Everyone warned us away from the adventure. Building a house in Israel, they told us, is a nightmarish experience. “You’ve got to live here for at least ten years and learn how to be nasty and a cutthroat before getting into the house-building mess”, friends admonished us.
Well, it’s been exactly a year since we ignored this well-intended advice, signed on the dotted line, drew up our plans and began building. We’re more or less finished and now living in the new home.
Along the way I contracted an acute case of ‘kablanitis’, which is a disease one contracts when there’s too many ‘kablanim’ (contractors) around. But we survived! Without being mean or thuggish.
All ye Anglo-Saxons out there who dream of your own home but fear the plunge – take heart! You can insist on your standards – in quality, time, service and menchlechkeit – and win! At least most of the time. Here’s a couple of pointers:
1. Learn Languages: it helps if you speak Bulgarian (bricklayers), Romanian (electricians) and Turkish (tiling), not to mention Arabic (everything else). Then you’ll stand half a chance of finishing up with electrical sockets placed within five meters of where they were supposed to be, and ceramics on the floor, not the ceiling. It’s a veritable Tower of Babel out there.
2. Don’t Accept Favors: Go for the young and hungry. Stay away from contractors who think they’re G-d, and act as if they’d be doing you a favor to take your money. A wonderful pair of Kurdish brothers did our kitchen and other carpentry. They went out of their way to please because they needed the work and wanted an “in” to the new neighborhood. Tip: let them hang their advertising shingle outside your house.
3. Insist on Civility: The banister painter walked in at 6:30 am one morning with a sour disposition and foul mouth. He began cursing me out because he didn’t like the condition of the railing – “you don’t deserve my expertise” — all the while expecting me to thank him for his nobility in coming and to pay him more. So I threw him out and found someone else. Don’t let craftsmen yell at you – it’s standard operating procedure for them. Usually it means that they made a mistake and don’t want to admit it.
4. Try, Try Again: One day medical science will discover the gene which causes the “rip-it-all-up-as-soon-as-you-hit-a-problem” reflex that is characteristic of the contractor race. Like the Pazgaz man who decided after 60 seconds in the house that we had to rip up the kitchen floor because he discerned a blockage in the gas pipe. (I suggested using pressurized gas to force the blockage clear, which worked).
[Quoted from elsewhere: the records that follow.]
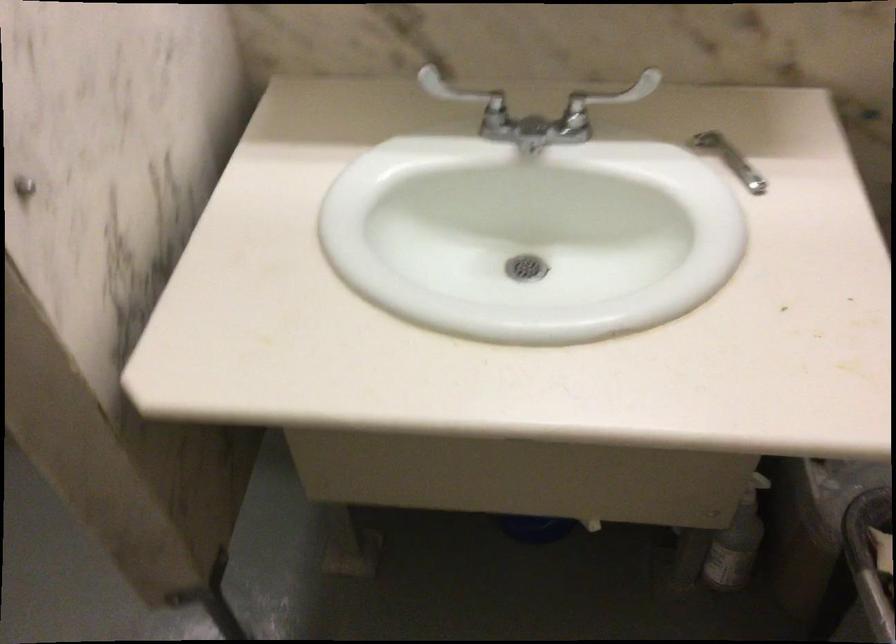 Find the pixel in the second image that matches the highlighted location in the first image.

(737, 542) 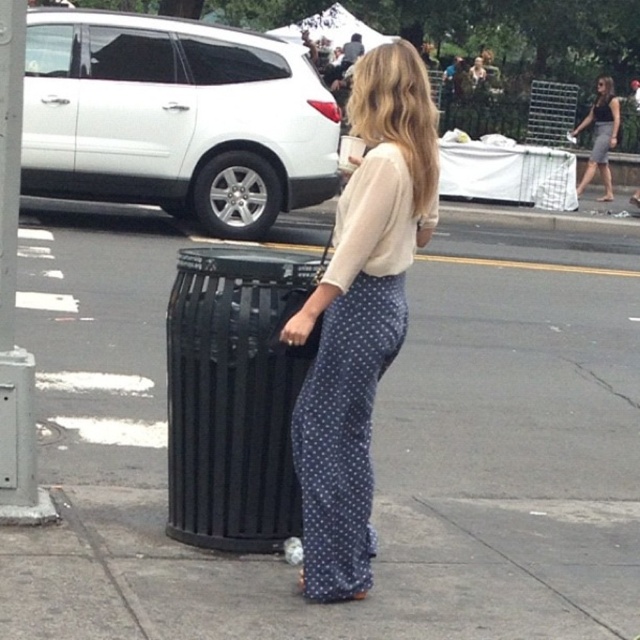 Consider the image. You are a delivery person who needs to place a package between the matte beige blouse at center and the black metal trash can at center. Can you fit the package in the space between them if the package is 40 centimeters wide?

The space between the matte beige blouse at center and the black metal trash can at center is 38.77 centimeters, so the 40 centimeter package is too wide to fit in the space between them.

You are a delivery person who needs to place a small package on the ground between the matte beige blouse at center and the black metal trash can at center. Based on their positions, which object should you place the package closer to?

The matte beige blouse at center is positioned on the right side of the black metal trash can at center, so you should place the package closer to the black metal trash can at center to ensure it is between them. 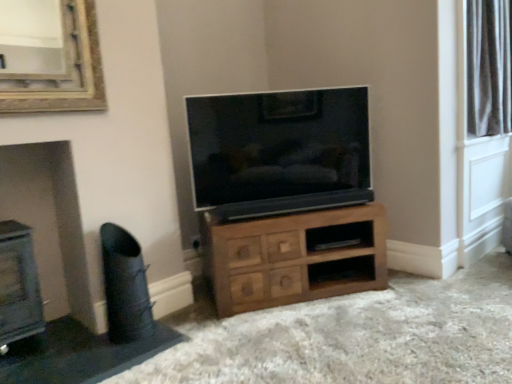 Image resolution: width=512 pixels, height=384 pixels. Identify the location of empty space that is in between blue painted wood fireplace at lower left and black leather swivel chair at lower left. (70, 347). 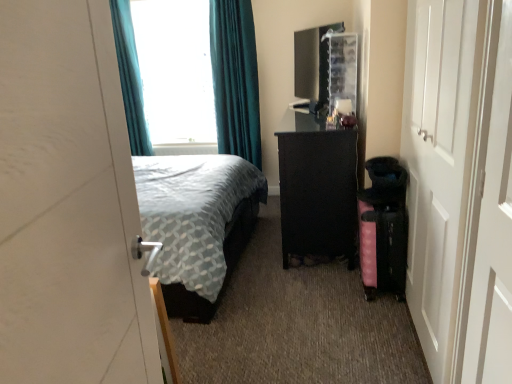 Question: In the image, is pink fabric suitcase at lower right positioned in front of or behind teal fabric curtain at upper center, the 1th curtain in the right-to-left sequence?

Choices:
 (A) front
 (B) behind

Answer: (A)

Question: Is pink fabric suitcase at lower right bigger or smaller than teal fabric curtain at upper center, the 1th curtain in the right-to-left sequence?

Choices:
 (A) big
 (B) small

Answer: (B)

Question: Estimate the real-world distances between objects in this image. Which object is farther from the white matte door at left, marked as the second door in a back-to-front arrangement?

Choices:
 (A) white wooden door at right, the 2th door positioned from the front
 (B) teal fabric curtain at upper center, the 2th curtain in the left-to-right sequence
 (C) teal fabric curtain at upper left, the 2th curtain from the right
 (D) teal fabric curtain at upper left
 (E) black textured dresser at center

Answer: (D)

Question: Which object is positioned farthest from the teal fabric curtain at upper left, positioned as the 1th curtain in left-to-right order?

Choices:
 (A) teal fabric curtain at upper left
 (B) teal fabric curtain at upper center, the 1th curtain in the right-to-left sequence
 (C) white wooden door at right, the first door from the right
 (D) pink fabric suitcase at lower right
 (E) black glossy file cabinet at upper center

Answer: (C) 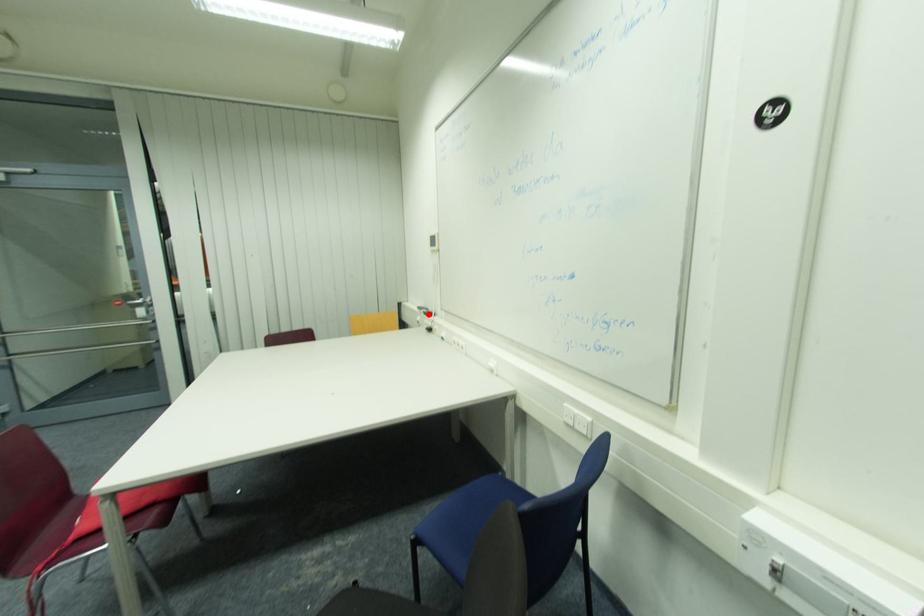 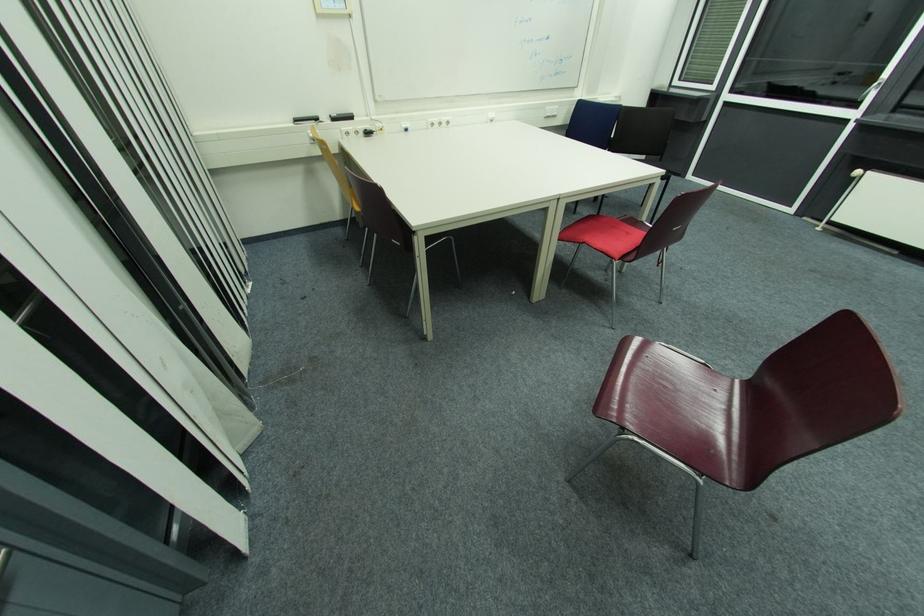 Question: I am providing you with two images of the same scene from different viewpoints. A red point is shown in image1. For the corresponding object point in image2, is it positioned nearer or farther from the camera?

Choices:
 (A) Nearer
 (B) Farther

Answer: (A) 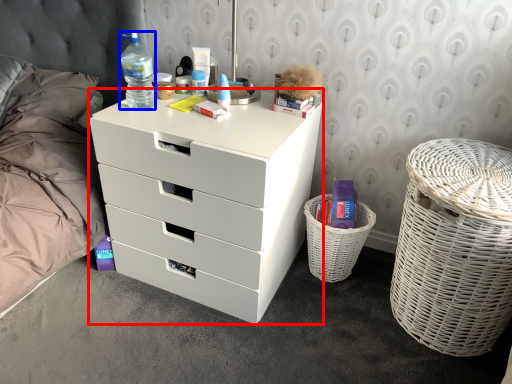 Question: Among these objects, which one is nearest to the camera, chest of drawers (highlighted by a red box) or bottle (highlighted by a blue box)?

Choices:
 (A) chest of drawers
 (B) bottle

Answer: (A) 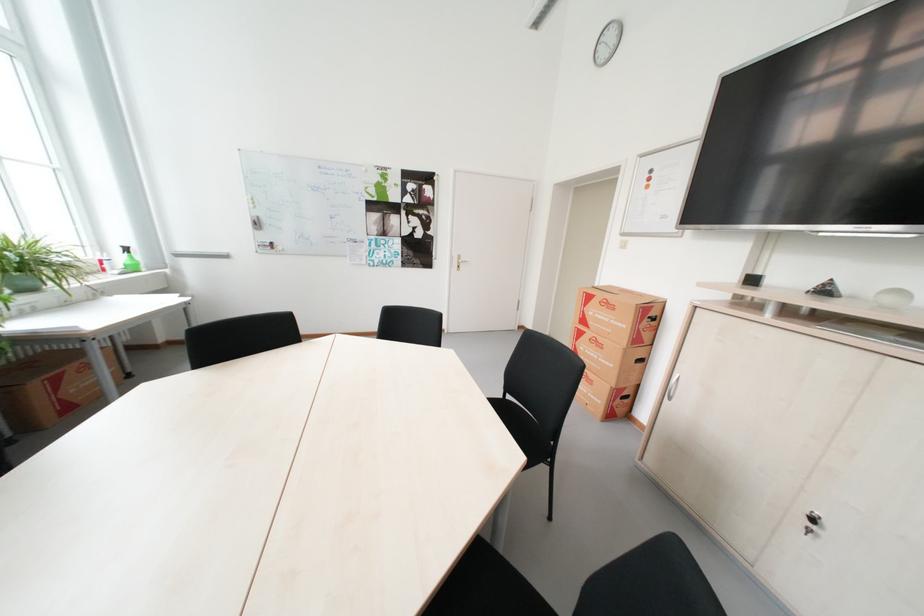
Assert yourself; contractors adjust themselves to your standards. Most of the time, the contractor’s ‘destruct-in-order-to-fix’ instinct is wrong.
5. Get a Scheduling Program: We had an air conditioning gas pipe leak under the flooring. ‘Dig it all up’ said Mr. Know-It-All Air Conditioning, who of course blamed every other contractor who worked in the house, except himself. As a result, your painstakingly-planned schedule for wall painting, flooring, carpeting, carpentry and furniture will be thrown off by several days, infuriating all the other contractors down the line. Go and try to line them up again in correct sequence. It’s one big jig-saw puzzle that is constantly being rearranged on the go. Get used to it.
6. Make Friends: Contractors like people who relate to them on a human, personal level, and treat them well. This means plenty of Turkish coffee and ice water, but also taking the time to get to know your kablan and listening to his opinions on national security, nuclear physics and Princess Diana. Besides the fact that such an approach pays in terms of better service returned, I’ve discovered a salt-of-the-earth sincerity and straight-thinking wisdom out there. A lot of respect for tradition too. Ehud Barak should build a house sometime if he really wants to get a handle on public opinion ‘in the street’ and win the next election.
7. Rejoice: Building a home in the land of Israel is a holy venture, that in the end, provides enormous personal satisfaction and a sense of achievement. Don’t let the leaky toilets and crooked door frames make you lose sight of that. We aren’t the pioneers of 70 years ago who dried the swamps and reclaimed the Galilee, but I nevertheless feel privileged to have added one more stake in the homeland. May the Lord bless our little home on the range with all good fortune.